En nous séparant, Alekhine me conseilla de venir plus souvent dans ce café. Il précisa que le dimanche suivant il aura une petite heure de libre et il viendra vers 4h. Il me promit de me donner quelques conseils aux échecs et m’expliquer mes défauts et les fautes que j’ai commises dans mes parties, mais ajoutant que j’avais quand même joué quelques coups intéressants, notamment dans notre dernière partie, ce qu’il me montra de suite sur l’échiquier.
Nous nous sommes séparés comme des personnes au début d’une amitié.
Hélas, ce fut ma première et ma dernière rencontre avec le champion du Monde. Seule et unique. Ce fut de ma faute.

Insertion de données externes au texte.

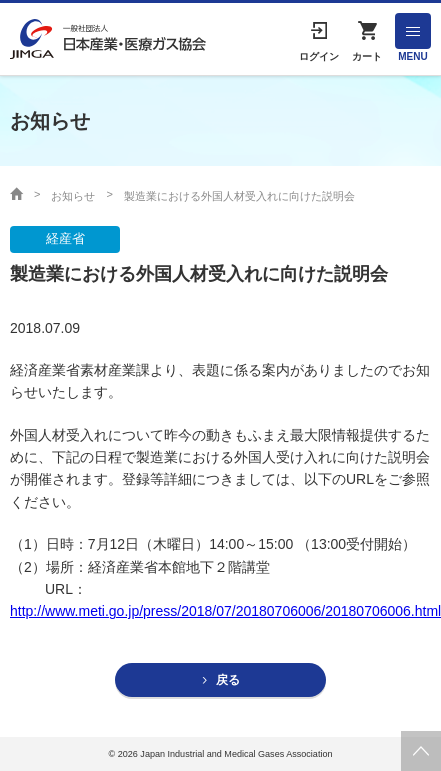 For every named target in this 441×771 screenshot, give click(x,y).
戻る (228, 680)
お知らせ (73, 196) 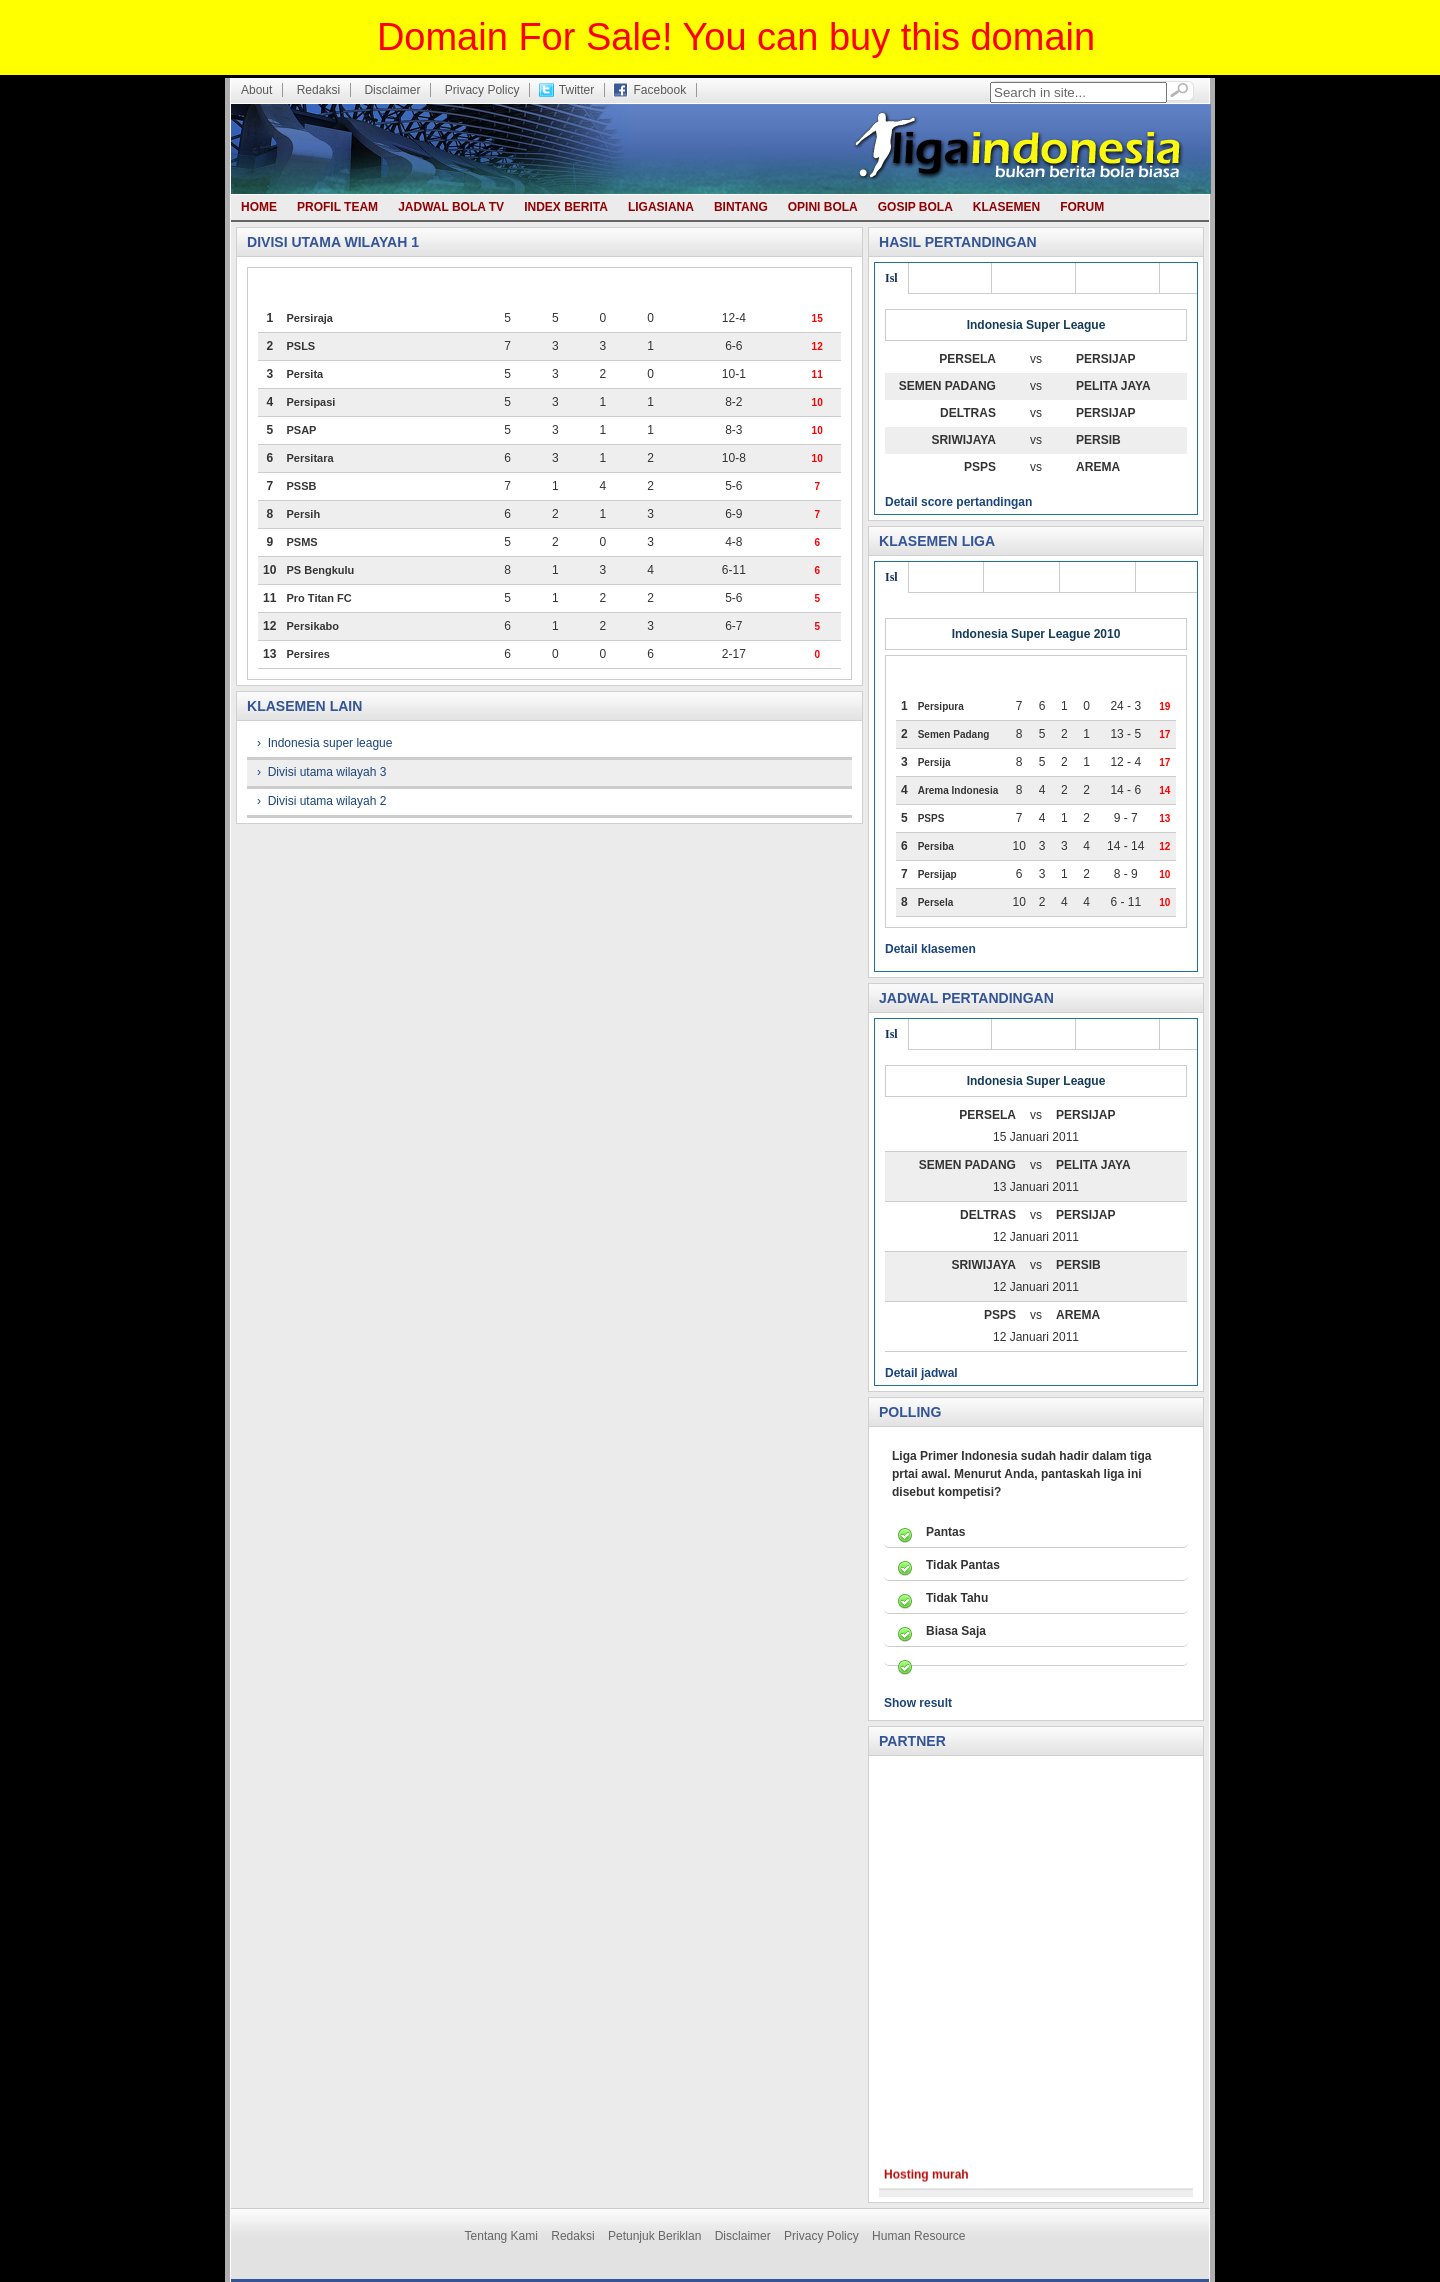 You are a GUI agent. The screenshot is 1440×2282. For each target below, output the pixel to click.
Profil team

Le dernier extrait est signé Znsoko-Borovsky.
Il s’agit d’une entrevue qu’il a eue avec Alekhine au Café de la Régence à son retour du match perdu contre Euwe pour le championnat du Monde en 1935. On y apprend surtout qu’Alekhine est le roi des lieux, avec des photos dédicacées qui ornent les murs du célèbre Café.
 
Eugène Zsnosko-Borovsky

Article paru dans « Sebodnia » (« Aujourd’hui ») à Riga le 28 janvier 1936
Rencontre avec Alekhine après sa défaite.
Par Evgueny (Eugène) Zsnosko-Borovsky

Café parisien Régence. Table derrière laquelle joua Napoléon. Sur les murs, des photos, sur une desquelles on reconnait Tourgueniev et de nombreuses images d’Alekhine dédicacées par lui-même avec une écriture large et généreuse. Des consommateurs amorphes devant leur consommation. Les joueurs de bridges bruyant assis autour d’une table ronde.
Mais ce qui domine ce café c’est le monde mystérieux des joueurs d’échecs avec leur propre univers, leurs propres plaisanteries et médisances. Tout est comme d’habitude, comme si rien n’avait changé comme c’était il y a 8 ans, quand le glorieux Alekhine était de retour de Buenos Aires avec une couronne toute neuve et une énergie débordante, et comme c’était encore plus tôt quand il était un jeune homme et pour la première fois après la guerre il apparaissait ici en cherchant la gloire et en poursuivant sa bonne étoile.
(…)
Mais aujourd’hui, il a un tout autre regard et on le regarde bien différemment. (NDLR, puis Zsnosko-Borovsky continue par l’entrevue avec Alekhine au sujet de sa défaite face à Euwe).